Monday, February 21, 2005 Immensely struck, and probably spooked
I rarely dream. Or I rarely remember my dreams. We won't go into the metaphysical puzzler of what the difference might be between those propositions. I used to dream a lot as a kid, and to swap accounts of my dreams with my school friends. Mine were luridly coloured and frequently involved nuclear annihilation. I'm talking about 1960. I believe I could revive the habit of dreaming if I were to keep a notebook by my bed and write down what I recalled the moment the alarm woke me. (Making sure I didn't use Radio 4 as my alarm, otherwise I'd be transcribing the waking John Humphrys and James Naughty instead of the sleeping Chris Cooper.) As I say, I believe I could recapture dreams this way – but I don't bother, because I don't attach significance to dreams.
But I'd find it hard to avoid attaching significance to a dream if it coincided in a few features with some unusual event that happened to me the following day. I'd be immensely struck by that, and probably spooked.
Despite what my rational mind told me. For it really would be rational to shrug and forget it.
Think of it: there are 40 million adults in this country. If only 3 per cent of them recall their dreams, that's over a million dreams recalled each morning. Imagine the following experiment: descriptions of those million dreams are written down, each in a paragraph. Also, one-paragraph descriptions of unusual occurrences are written down: the occurrences could be anything that might catch one's attention in the course of a day. The kind of incident that makes a story in a local newspaper. Or a disaster reported in the nationals. Or some unusual personal incident – someone meeting by chance a school friend they haven't seen for 30 years, say.
The two sets of descriptions are jumbled randomly and then paired, one dream description with one event description and so on. How many would seem like a good match?
One in a thousand seems a pretty cautious estimate to me. We're just talking orders of magnitude here – one in a hundred seems too high, and favours my case too much; one in ten thousand seems unduly pessimistic.
One in a thousand applied to a million dreams implies a thousand potential matches every day in Britain. And some proportion of these will be noticed, and some proportion of those will have a fuss made about them, even if only in a local paper or some crank Website.

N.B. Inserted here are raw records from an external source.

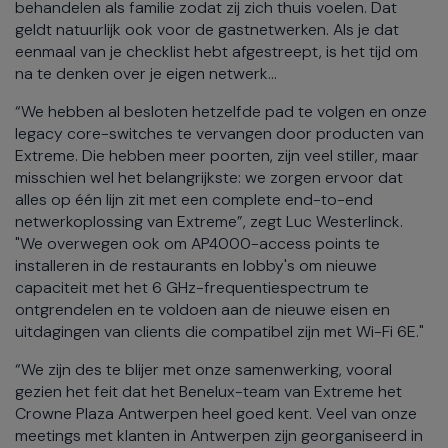
behandelen als familie zodat zij zich thuis voelen. Dat
geldt natuurlijk ook voor de gastnetwerken. Als je dat
eenmaal van je checklist hebt afgestreept, is het tijd om
na te denken over je eigen netwerk…
“We hebben al besloten hetzelfde pad te volgen en onze
legacy core-switches te vervangen door producten van
Extreme. Die hebben meer poorten, zijn veel stiller, maar
misschien wel het belangrijkste: we zorgen ervoor dat
alles op één lijn zit met een complete end-to-end
netwerkoplossing van Extreme”, zegt Luc Westerlinck.
"We overwegen ook om AP4000-access points te
installeren in de restaurants en lobby's om nieuwe
capaciteit met het 6 GHz-frequentiespectrum te
ontgrendelen en te voldoen aan de nieuwe eisen en
uitdagingen van clients die compatibel zijn met Wi-Fi 6E."
“We zijn des te blijer met onze samenwerking, vooral
gezien het feit dat het Benelux-team van Extreme het
Crowne Plaza Antwerpen heel goed kent. Veel van onze
meetings met klanten in Antwerpen zijn georganiseerd in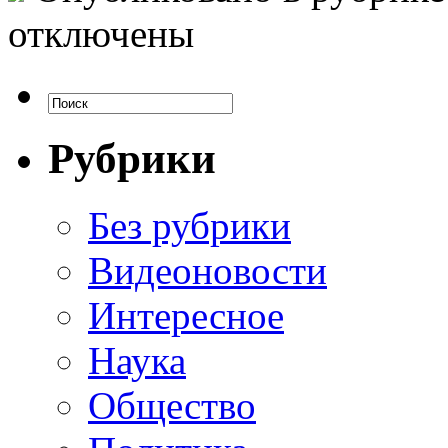
отключены
Рубрики
Без рубрики
Видеоновости
Интересное
Наука
Общество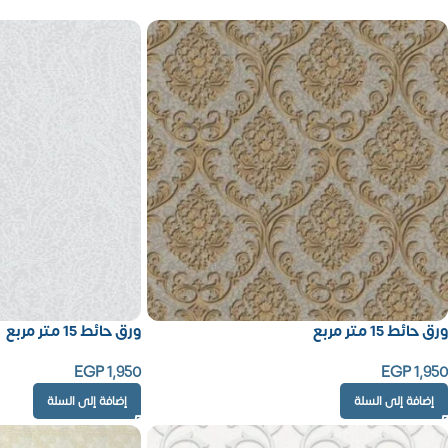
ورق حائط 15 متر مربع
ورق حائط 15 متر مربع
EGP
1,950
EGP
1,950
إضافة إلى السلة
إضافة إلى السلة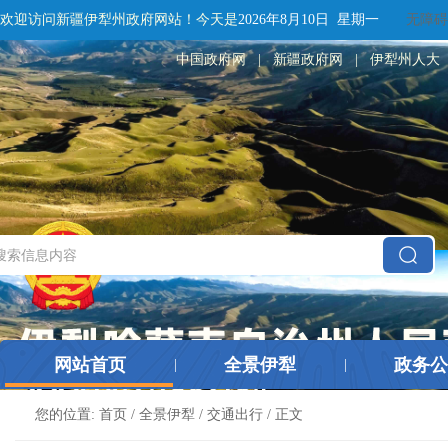
欢迎访问新疆伊犁州政府网站！
今天是
2026年8月10日 星期一
无障碍
中国政府网
|
新疆政府网
|
伊犁州人大
网站首页
全景伊犁
政务公
|
|
您的位置:
首页
/
全景伊犁
/
交通出行
/ 正文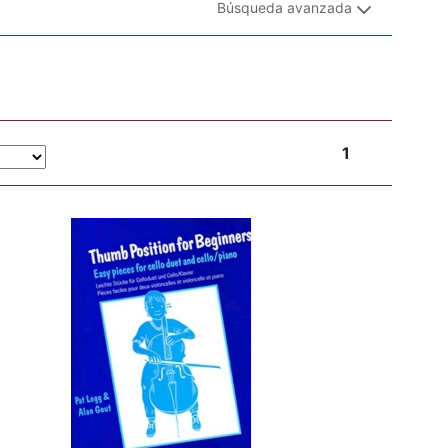
Búsqueda avanzada
1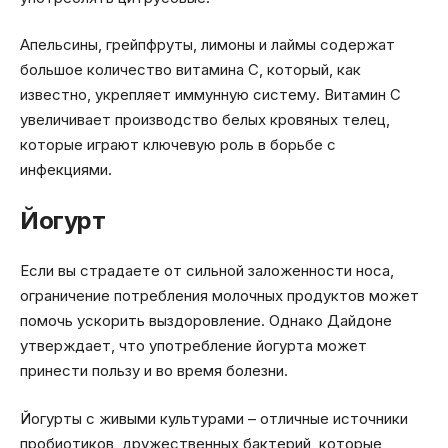
Апельсины, грейпфруты, лимоны и лаймы содержат
большое количество витамина С, который, как
известно, укрепляет иммунную систему. Витамин С
увеличивает производство белых кровяных телец,
которые играют ключевую роль в борьбе с
инфекциями.
Йогурт
Если вы страдаете от сильной заложенности носа,
ограничение потребления молочных продуктов может
помочь ускорить выздоровление. Однако Дайдоне
утверждает, что употребление йогурта может
принести пользу и во время болезни.
Йогурты с живыми культурами – отличные источники
пробиотиков, дружественных бактерий, которые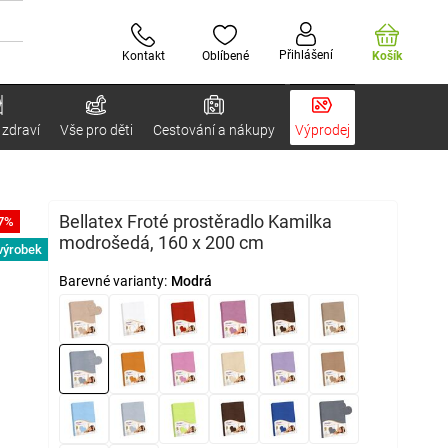
Přihlášení
Kontakt
Oblíbené
Košík
 zdraví
Vše pro děti
Cestování a nákupy
Výprodej
Bellatex Froté prostěradlo Kamilka
-7%
modrošedá, 160 x 200 cm
výrobek
Barevné varianty:
Modrá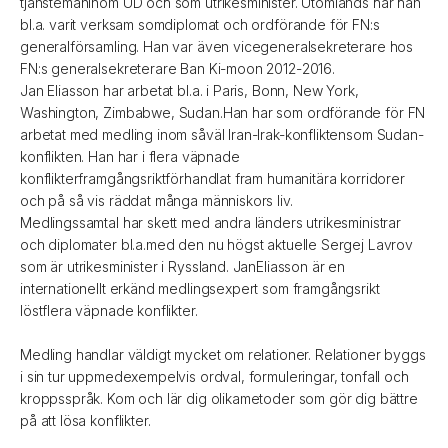
tjänstemaninom UD och som utrikesminister. Utomlands har han
bl.a. varit verksam somdiplomat och ordförande för FN:s
generalförsamling. Han var även vicegeneralsekreterare hos
FN:s generalsekreterare Ban Ki-moon 2012-2016.
Jan Eliasson har arbetat bl.a. i Paris, Bonn, New York,
Washington, Zimbabwe, Sudan.Han har som ordförande för FN
arbetat med medling inom såväl Iran-Irak-konfliktensom Sudan-
konflikten. Han har i flera väpnade
konflikterframgångsriktförhandlat fram humanitära korridorer
och på så vis räddat många människors liv.
Medlingssamtal har skett med andra länders utrikesministrar
och diplomater bl.a.med den nu högst aktuelle Sergej Lavrov
som är utrikesminister i Ryssland. JanEliasson är en
internationellt erkänd medlingsexpert som framgångsrikt
löstflera väpnade konflikter.
Medling handlar väldigt mycket om relationer. Relationer byggs
i sin tur uppmedexempelvis ordval, formuleringar, tonfall och
kroppsspråk. Kom och lär dig olikametoder som gör dig bättre
på att lösa konflikter.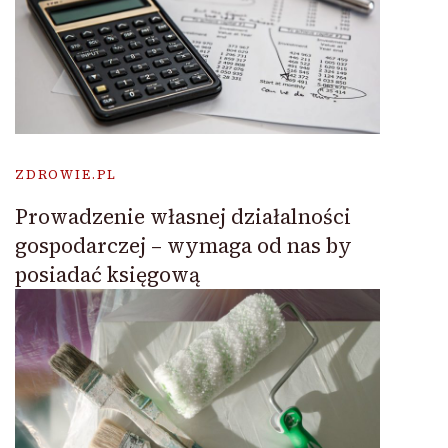
ZDROWIE.PL
Prowadzenie własnej działalności
gospodarczej – wymaga od nas by
posiadać księgową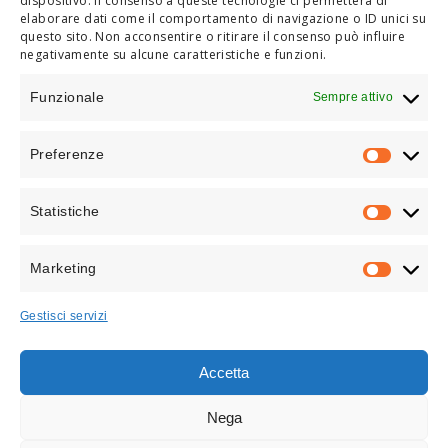
dispositivo. Il consenso a queste tecnologie ci permetterà di
elaborare dati come il comportamento di navigazione o ID unici su
questo sito. Non acconsentire o ritirare il consenso può influire
negativamente su alcune caratteristiche e funzioni.
/
ARMONIA VISIVA
Funzionale
Sempre attivo
Preferenze
PREFEREN
Statistiche
STATISTICH
Marketing
MARKETIN
Gestisci servizi
Geometrie Moderne e Contrasti
Accetta
Eleganti
L’illuminazione enfatizza la
continuità
Nega
architettonica
, integrando gli elementi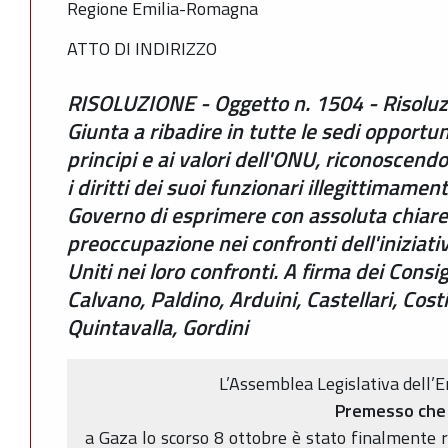
Regione Emilia-Romagna
ATTO DI INDIRIZZO
RISOLUZIONE - Oggetto n. 1504 - Risoluz
Giunta a ribadire in tutte le sedi opportu
principi e ai valori dell'ONU, riconoscendo
i diritti dei suoi funzionari illegittimamen
Governo di esprimere con assoluta chiarez
preoccupazione nei confronti dell'iniziati
Uniti nei loro confronti. A firma dei Consigli
Calvano, Paldino, Arduini, Castellari, Costi
Quintavalla, Gordini
L’Assemblea Legislativa dell
Premesso che
a Gaza lo scorso 8 ottobre è stato finalmente r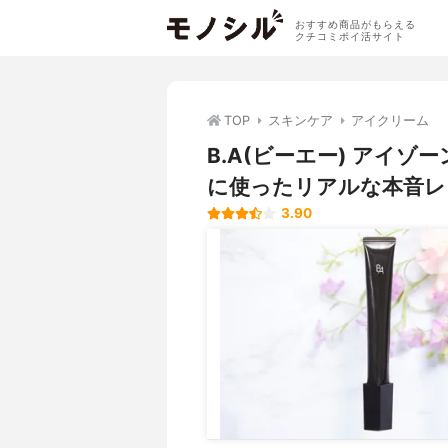
おすすめ商品がもらえる
クチコミポイ活サイト
TOP
スキンケア
アイクリーム
B.A(ビーエー) アイ
に使ったリアルな本音レ
3.90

Perhaps I was too sanguine in assuming one chance matching in a thousand – perhaps it should be far fewer. But don't forget that people who are interested in their dreams can compare each one not with a single incident chosen at random (as in the imaginary experiment above), but with any of a huge number of incidents that happen to them during the day, or that they learn about through the media. And if they don't find any matches, they can compare that same dream with what they encounter the next day, or the next. There are really an enormous number of chances to find significant coincidences. The problem is not explaining occasional seeming dream predictions, but explaining why so few are reported.